** DATA FOR ANALYSIS follows **

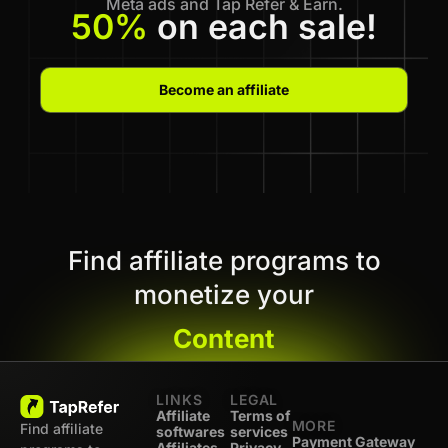
Meta ads and Tap Refer & Earn.
50%
on each sale!
Become an affiliate
Find affiliate programs to
monetize your
Content
LINKS
LEGAL
Affiliate
Terms of
MORE
Find affiliate
softwares
services
Payment Gateway
Affiliates -
Privacy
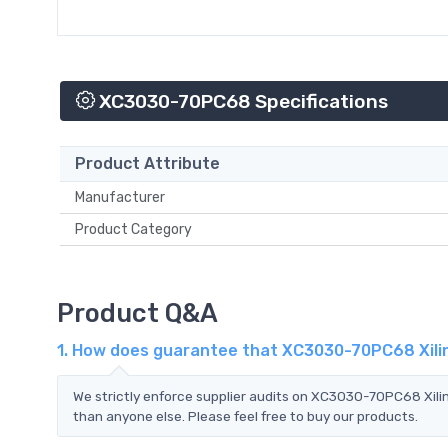
XC3030-70PC68 Specifications
Product Attribute
Manufacturer
Product Category
Product Q&A
1. How does guarantee that XC3030-70PC68 Xilin
We strictly enforce supplier audits on XC3030-70PC68 Xili
than anyone else. Please feel free to buy our products.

** End of DATA FOR ANALYSIS **

§ **TASK DIRECTIONS**:
Starting at the line that contains "monetize your", please write out every line to the end of the entries, inclusive, copied exactly and with pictures omitted.

§ **RESPONSE BOX**:
monetize your
Content
LINKS
LEGAL
Affiliate
Terms of
MORE
Find affiliate
softwares
services
Payment Gateway
Affiliates -
Privacy
XC3030-70PC68 Specifications
Product Attribute
Manufacturer
Product Category
Product Q&A
1. How does guarantee that XC3030-70PC68 Xilin
We strictly enforce supplier audits on XC3030-70PC68 Xili
than anyone else. Please feel free to buy our products.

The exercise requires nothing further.